Ittihad Etisalat, as the group will be called in Saudi Arabia, bid almost 15 per cent higher than its closest rival, MTN Saudi Arabia. Omran argues that to break into the Saudi market, where GSM penetration is around the 30 per cent mark, such a sizeable investment will be required. And the contractions are considerable. Saudi Arabia constitutes a market of 22 million with per capita earnings well above the regional average.
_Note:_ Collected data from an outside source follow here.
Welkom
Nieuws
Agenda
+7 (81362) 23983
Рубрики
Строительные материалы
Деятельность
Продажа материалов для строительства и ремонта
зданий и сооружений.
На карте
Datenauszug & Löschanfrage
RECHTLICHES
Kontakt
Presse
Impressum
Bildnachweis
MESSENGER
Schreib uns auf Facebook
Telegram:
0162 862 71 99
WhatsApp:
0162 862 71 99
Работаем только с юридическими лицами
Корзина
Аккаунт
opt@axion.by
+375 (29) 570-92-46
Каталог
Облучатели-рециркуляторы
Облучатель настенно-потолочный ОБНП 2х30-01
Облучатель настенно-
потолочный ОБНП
According to Arab Advisors, market penetration could reach 76 per cent by 2007. Saudi mobile users are among the highest revenue providers in the world, with an average revenue per user (ARPU) of $63. The incumbent, Saudi Telecom, generated $4.5 billion from its GSM services in 2003 alone.

‘An active operator coming new to the market could potentially get between 30-40 per cent of the existing market,’ says Omran. ‘We have a great opportunity for extending the service to customers who do not have access to a GSM network.’
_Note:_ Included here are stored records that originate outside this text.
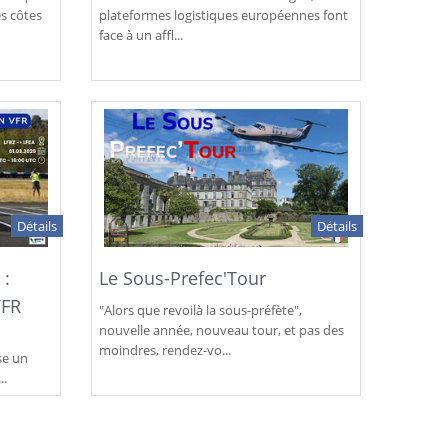
s côtes
plateformes logistiques européennes font
face à un affl...
Détails
Détails
 :
Le Sous-Prefec'Tour
VFR
"Alors que revoilà la sous-préfète",
nouvelle année, nouveau tour, et pas des
moindres, rendez-vo...
se un
..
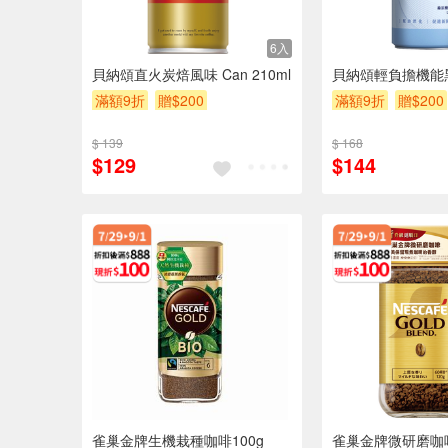
6入
貝納頌直火炭焙風味 Can 210ml
貝納頌輕負擔機能黑
滿額9折
贈$200
滿額9折
贈$200
$ 139
$ 168
$129
$144
雀巢金牌生機栽種咖啡100g
雀巢金牌微研磨咖啡(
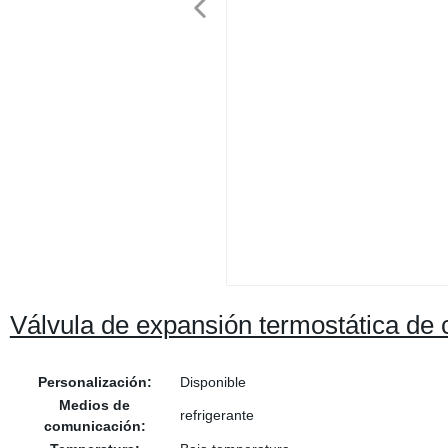
Válvula de expansión termostática de c
Personalización:
Disponible
Medios de
refrigerante
comunicación:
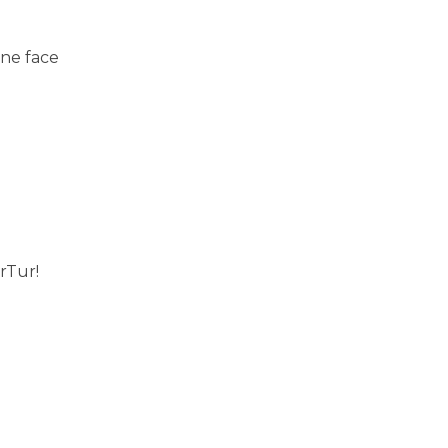
 ne face
rTur!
He says Ittihad Etisalat is targeting 7 million subscribers by 2009. Achieving this will depend on its marketing strategy, service packages, speed of rollout and quality of service. The schedule is tight. The consortium is committed to rolling out GSM services across five cities – Jeddah, Mecca, Medina, Riyadh and Taif – by February 2005, with a view to adding two more cities by the end of April 2005. A supplier to provide the equipment for its services is expected to be appointed imminently, with shipping due to begin by December.

Likewise, it must also adhere to strict guidelines to list on the local stock exchange. ‘We have to issue an initial public offering [IPO] of 20 per cent of shares to the Saudi public immediately,’ explains Omran. ‘After two years of operations we have to issue another 20 per cent, but we’re not sure if this will be just for Saudis.’
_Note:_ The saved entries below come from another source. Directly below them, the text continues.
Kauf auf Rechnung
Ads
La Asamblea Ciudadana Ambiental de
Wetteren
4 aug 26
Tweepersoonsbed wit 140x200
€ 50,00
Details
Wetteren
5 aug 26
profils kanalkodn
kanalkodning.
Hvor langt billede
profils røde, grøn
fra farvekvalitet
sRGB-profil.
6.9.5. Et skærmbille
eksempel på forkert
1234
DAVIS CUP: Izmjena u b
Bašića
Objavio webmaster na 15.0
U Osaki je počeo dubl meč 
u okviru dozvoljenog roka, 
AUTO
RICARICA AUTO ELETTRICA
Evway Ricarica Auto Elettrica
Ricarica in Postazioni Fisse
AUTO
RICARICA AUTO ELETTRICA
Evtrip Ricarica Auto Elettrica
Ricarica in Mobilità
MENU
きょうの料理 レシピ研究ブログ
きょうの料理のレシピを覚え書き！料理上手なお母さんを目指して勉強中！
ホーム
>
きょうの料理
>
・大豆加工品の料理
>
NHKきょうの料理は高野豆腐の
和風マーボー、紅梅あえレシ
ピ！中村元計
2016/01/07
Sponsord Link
The Saudi market may have the largest potential in the region, but it is, according to Omran, just the start of its expansion plans. The operator already has stakes in Qatar’s Q-Tel, Sudan’s Sudatel, Zantel in Zanzibar and Thuraya, the satellite-based telecom service provider.

‘We are actively evaluating several areas in other Arab countries, Africa and Asia, but also the rest of the world,’ says Omran. ‘I expect we will evaluate the prospects to participate in all upcoming GSM licences. Then we will decide to participate in the ones that meet our criteria. There are two possibilities: acquiring a new licence or acquiring an existing one,’ explains Omran.

While Saudi Arabians will be scrutinising the new operator’s early moves, other countries looking to liberalise their telecoms sector will also be anticipating the future eagerly.